No matter how successful your business is, income and expenses do not always line up exactly how you would wish. This means that keeping track of debt is a necessary factor for all business owners.
One of the best ways to keep on top of business debt repayment is to use automation, or rather, to use automation in a specific way. Automating monthly bill payments to lower debt can help you ensure that debt isn’t left to grow, and it can also help you avoid missing a payment and accruing penalties or fees. These are all good things for people looking to lower debt, but automation can cause problems if you let it lull you into turning a blind eye on your loans and other debt. So make sure that you set up automatic payments for your debt, but also make sure that you set alerts on your calendar to check in on a regular schedule.
“If your business has debt, it belongs on your quick check sheet,” states Darren Dahl, contributing editor to Inc. “The point is to know what your ratio should be and whether you want to establish a budget to begin paring down your debt level.”
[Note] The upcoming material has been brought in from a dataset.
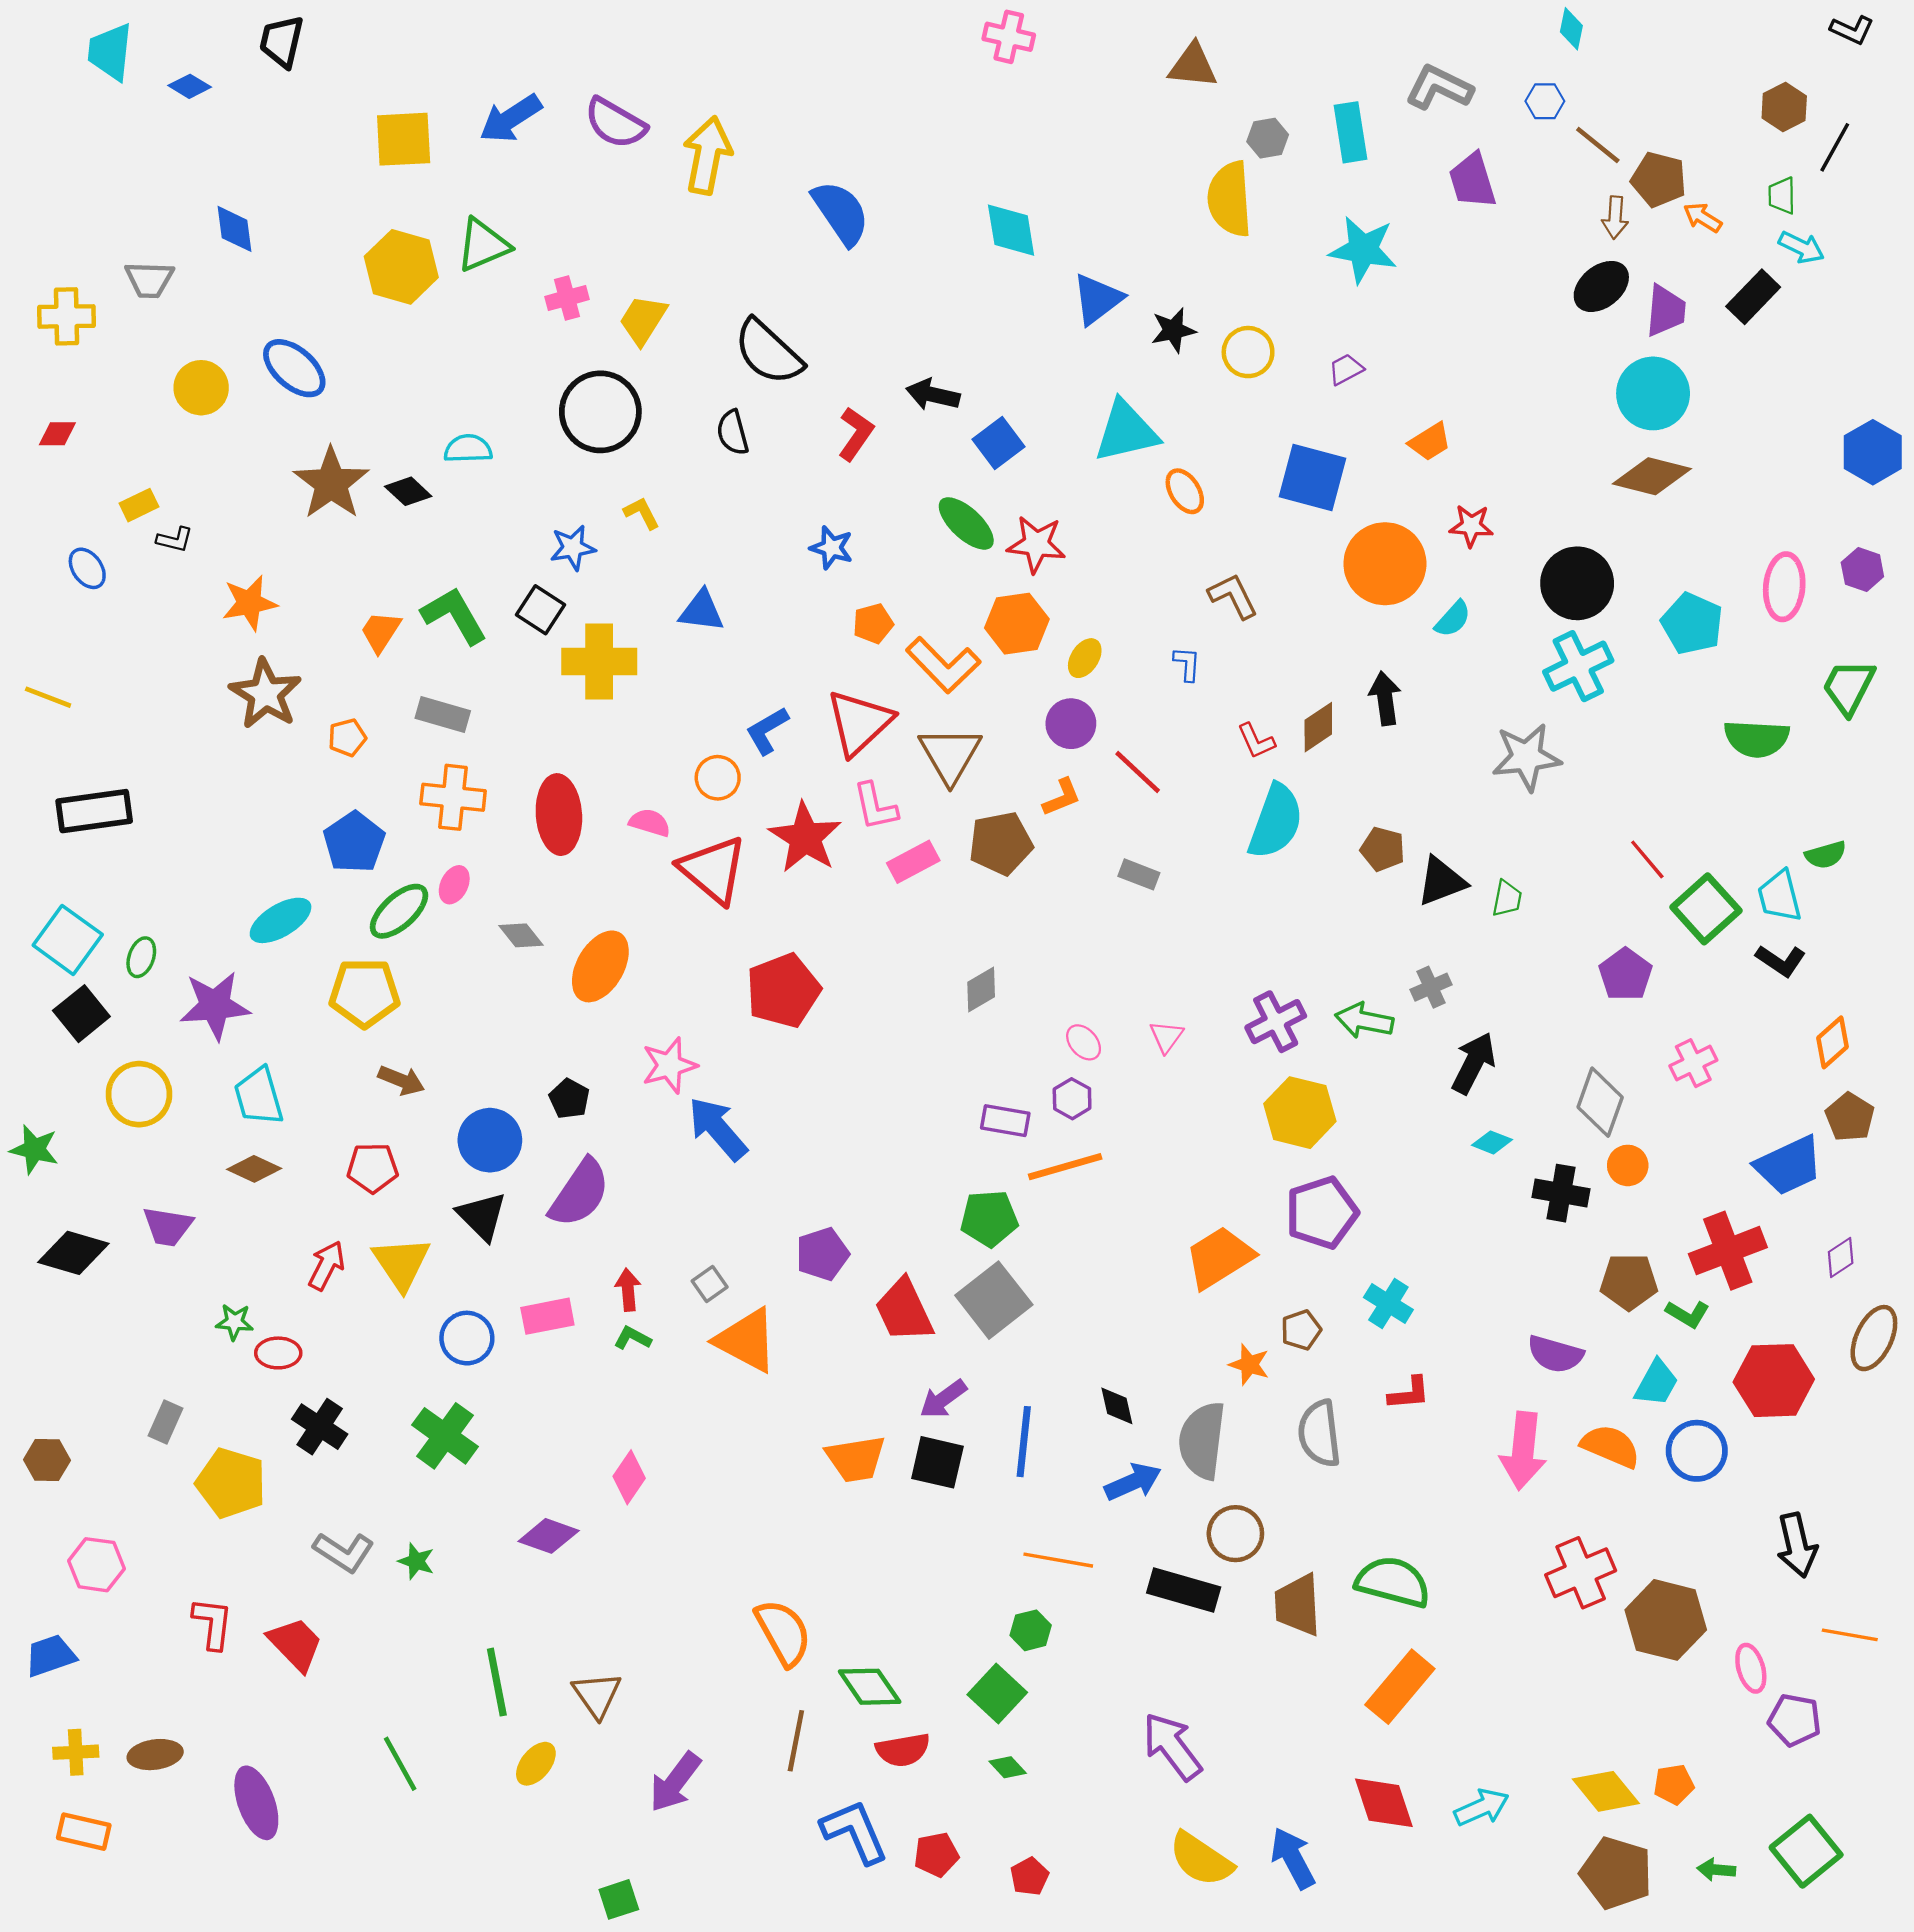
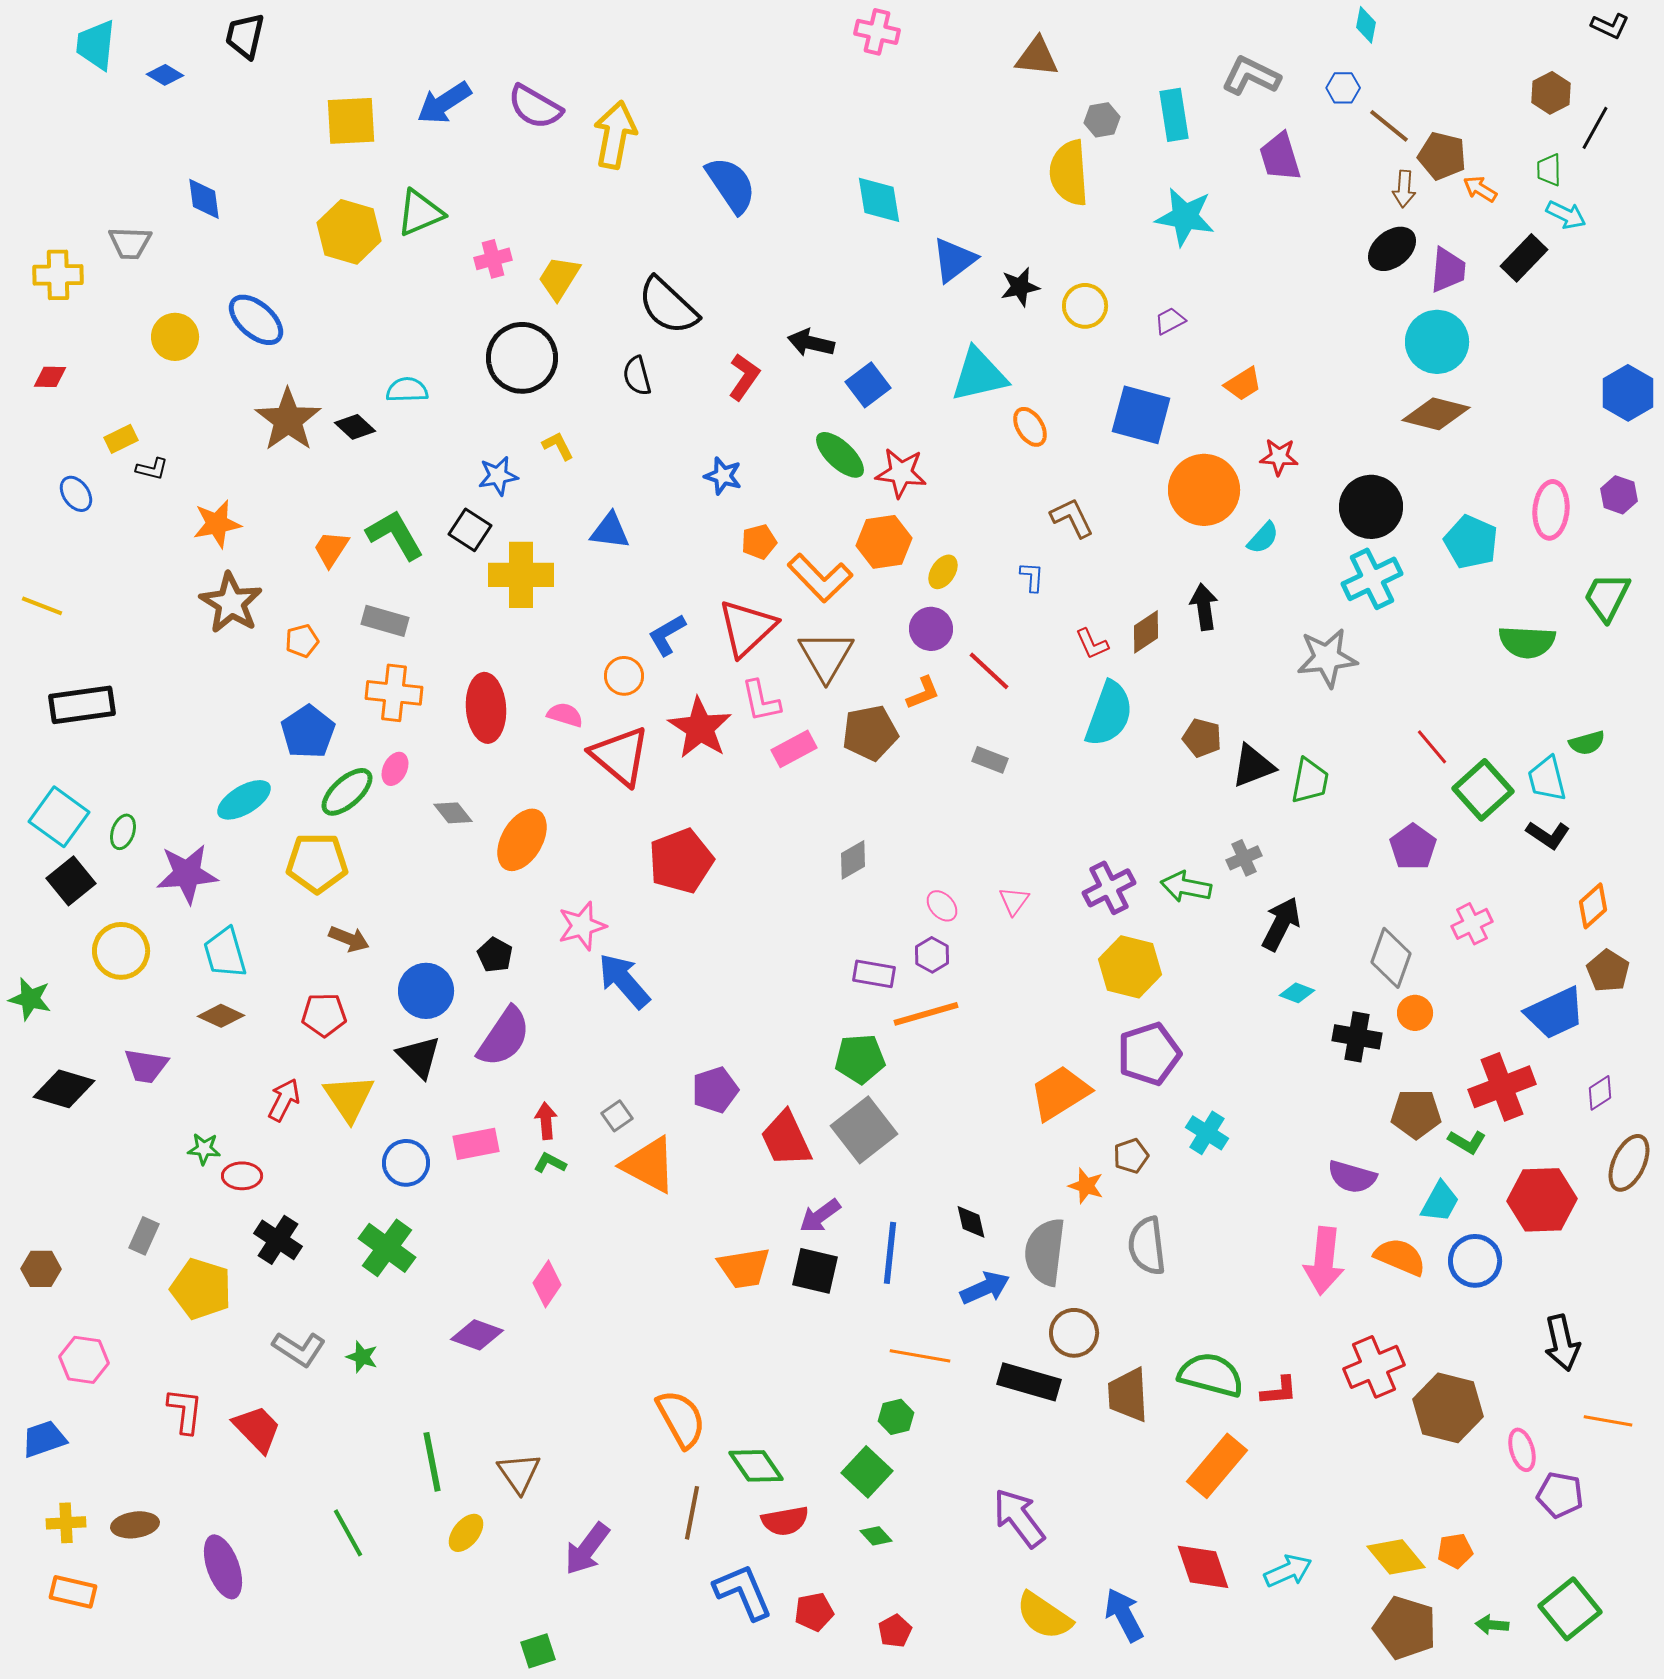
green trapezoid: (1507, 899) -> (1310, 781), size x1.4
red L-shape: (1409, 1393) -> (1279, 1391), moved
There are many benefits to regularly checking in on your loans. For example, your credit score may have improved, which can have a big impact on how you handle your debt. If you have been making timely payments for a while, it is likely that your credit score has improved steadily, and this means you could consider consolidating debt with a new loan that has a more favorable interest rate.
“Your credit score could also help you qualify for a better deal on your current loans through refinancing at a lower rate,” states Ami Kassar, contributor to Entrepreneur. “This would immediately lead to lower monthly payments. So, it makes sense to review every couple of years, because two years of consistent, on-time payments can lead to a noticeably better credit score.”
Another reason to keep on top of loan repayments is that your repayment strategy will likely change as your business’s other finances change over time. If you have managed to stay on top of your cash flow and save cash for a rainy day, you may want to use some of it to pay down your loans faster, in order to decrease the total interest you pay.
Just as your current financial situation can impact your debt strategy, your current debt situation can affect your business plans. If you know exactly where you stand in regards to debt, you will know your ability to take out further loans to expand your business. This means you won't miss out on an opportunity if you have the ability to borrow, and likewise, you will not take on a project that would be better saved for later.
The best way to make sure that you are on the correct track with these things is to schedule a debt review at least twice a year with your financial advisor or financial institution. During this review you can adjust your strategy as needed and as new options become available.
“New businesses typically don’t have many assets. After a few years, though, your business may have accumulated valuable assets, like inventory or equipment,” states Kassar. “You could use these as collateral for an asset-backed loan, which would allow you to qualify for larger loans and possibly a better interest rate. If your credit and financial situations have improved, you may also now be able to access a line of credit, which will give you much more flexibility to manage your financing.”
Keeping track of your business debt is not difficult, and the benefits are obvious. So make sure to set time in your schedule to go over your debt on a regular basis, and you will be well on your way to reaping these rewards.